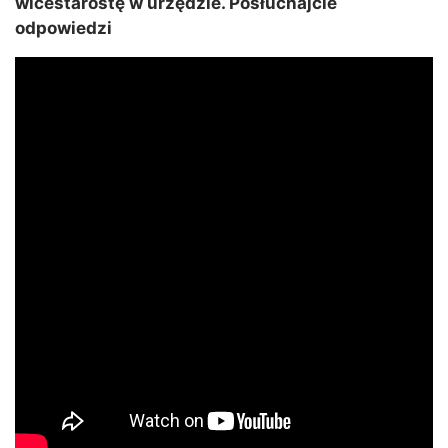
wicestarostę w urzędzie. Posłuchajcie
odpowiedzi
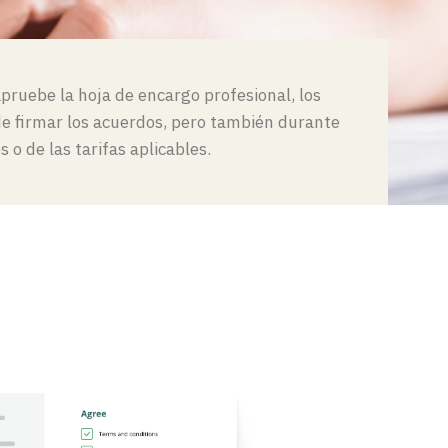
 apruebe la hoja de encargo profesional
,
los
e firmar los acuerdos, pero también durante
 o de las tarifas aplicables
.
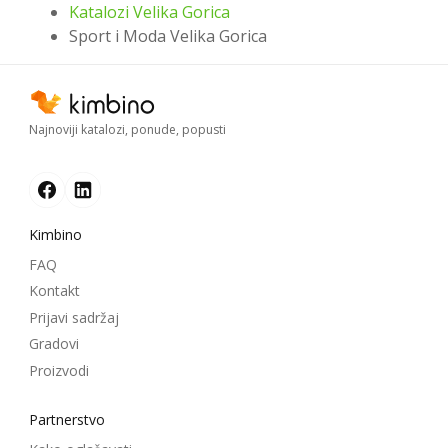
Katalozi Velika Gorica
Sport i Moda Velika Gorica
Najnoviji katalozi, ponude, popusti
Kimbino
FAQ
Kontakt
Prijavi sadržaj
Gradovi
Proizvodi
Partnerstvo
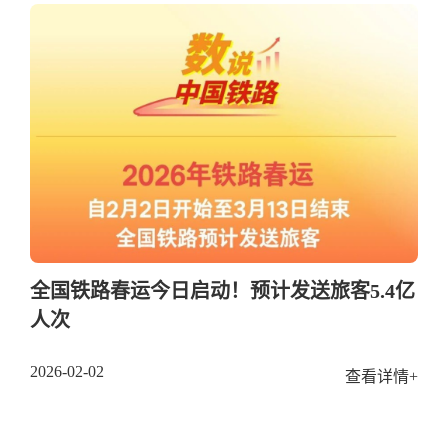
全国铁路春运今日启动！预计发送旅客5.4亿
人次
2026-02-02
查看详情+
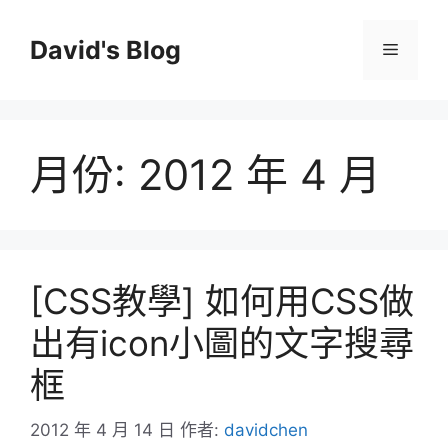
跳
至
David's Blog
選
主
要
單
內
容
月份:
2012 年 4 月
[CSS教學] 如何用CSS做
出有icon小圖的文字搜尋
框
2012 年 4 月 14 日
作者:
davidchen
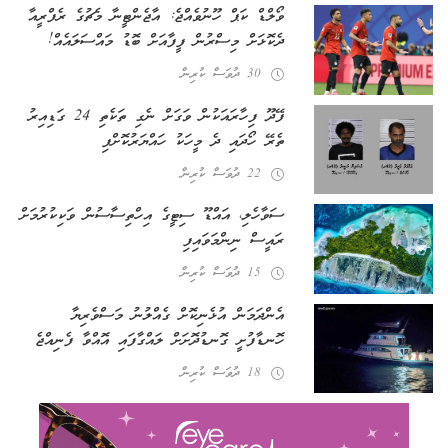
ވޯލްޑް ކަޕް ހޫނުވެއްޖެ: އާޖެންޓީނާ މެޗުގެ ރެފްރީއާ
ދެކޮޅަށް މިސްރުން ފީފާއަށް ބޮޑު މައްސަލައެއް!
30 ދުވަސް ކުރިން
ފޭދޫ ފިހާރައަކުން ވަގަށް ނެގި ތަކެތި 24 ގަޑިއިރު
ތެރޭ ހޯދައި ދެ މީހަކު ހައްޔަރުކޮށްފި
22 ދުވަސް ކުރިން
ސަވާހެލި، އައްޑޫ ސިޓީގެ އިހްތިސާސުން ވަކިކުރުމަށް
ރައީސް ނިންމަވައިފި
15 ދުވަސް ކުރިން
އެންދަމަން އުޅެނިކޮށް ގެއްލުނު މަސްވެރިޔާ
ހޮނޑާފުށީ ގޮނޑުދޮށަށް ލައްގާފައި އޮއްވާ ފެނިއްޖެ
18 ދުވަސް ކުރިން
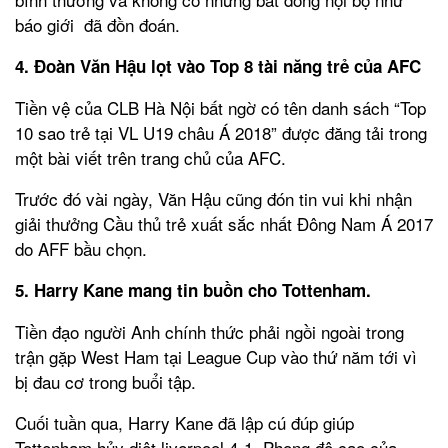
báo giới đã đồn đoán.
4. Đoàn Văn Hậu lọt vào Top 8 tài năng trẻ của AFC
Tiền vệ của CLB Hà Nội bất ngờ có tên danh sách “Top
10 sao trẻ tại VL U19 châu Á 2018” được đăng tải trong
một bài viết trên trang chủ của AFC.
Trước đó vài ngày, Văn Hậu cũng đón tin vui khi nhận
giải thưởng Cầu thủ trẻ xuất sắc nhất Đông Nam Á 2017
do AFF bầu chọn.
5. Harry Kane mang tin buồn cho Tottenham.
Tiền đạo người Anh chính thức phải ngồi ngoài trong
trận gặp West Ham tại League Cup vào thứ năm tới vì
bị đau cơ trong buổi tập.
Cuối tuần qua, Harry Kane đã lập cú đúp giúp
Tottenham hủy diệt liverpool 4-1. Phong độ cao của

------------------------------

§ **Exercise goal**
Omit the pictures; set down each record exactly.

§ **Written answer**
wicestarostę w urzędzie. Posłuchajcie
odpowiedzi
 apruebe la hoja de encargo profesional
,
los
e firmar los acuerdos, pero también durante
 o de las tarifas aplicables
.
Katalozi Velika Gorica
Sport i Moda Velika Gorica
Najnoviji katalozi, ponude, popusti
Kimbino
FAQ
Kontakt
Prijavi sadržaj
Gradovi
Proizvodi
Partnerstvo
全国铁路春运今日启动！预计发送旅客5.4亿
人次
2026-02-02
查看详情+
跳
至
David's Blog
選
主
要
單
內
容
月份:
2012 年 4 月
[CSS教學] 如何用CSS做
出有icon小圖的文字搜尋
框
2012 年 4 月 14 日
作者:
davidchen
ވޯލްޑް ކަޕް ހޫނުވެއްޖެ: އާޖެންޓީނާ މެޗުގެ ރެފްރީއާ
ދެކޮޅަށް މިސްރުން ފީފާއަށް ބޮޑު މައްސަލައެއް!
30 ދުވަސް ކުރިން
ފޭދޫ ފިހާރައަކުން ވަގަށް ނެގި ތަކެތި 24 ގަޑިއިރު
ތެރޭ ހޯދައި ދެ މީހަކު ހައްޔަރުކޮށްފި
22 ދުވަސް ކުރިން
ސަވާހެލި، އައްޑޫ ސިޓީގެ އިހްތިސާސުން ވަކިކުރުމަށް
ރައީސް ނިންމަވައިފި
15 ދުވަސް ކުރިން
އެންދަމަން އުޅެނިކޮށް ގެއްލުނު މަސްވެރިޔާ
ހޮނޑާފުށީ ގޮނޑުދޮށަށް ލައްގާފައި އޮއްވާ ފެނިއްޖެ
18 ދުވަސް ކުރިން
báo giới đã đồn đoán.
4. Đoàn Văn Hậu lọt vào Top 8 tài năng trẻ của AFC
Tiền vệ của CLB Hà Nội bất ngờ có tên danh sách “Top
10 sao trẻ tại VL U19 châu Á 2018” được đăng tải trong
một bài viết trên trang chủ của AFC.
Trước đó vài ngày, Văn Hậu cũng đón tin vui khi nhận
giải thưởng Cầu thủ trẻ xuất sắc nhất Đông Nam Á 2017
do AFF bầu chọn.
5. Harry Kane mang tin buồn cho Tottenham.
Tiền đạo người Anh chính thức phải ngồi ngoài trong
trận gặp West Ham tại League Cup vào thứ năm tới vì
bị đau cơ trong buổi tập.
Cuối tuần qua, Harry Kane đã lập cú đúp giúp
Tottenham hủy diệt liverpool 4-1. Phong độ cao của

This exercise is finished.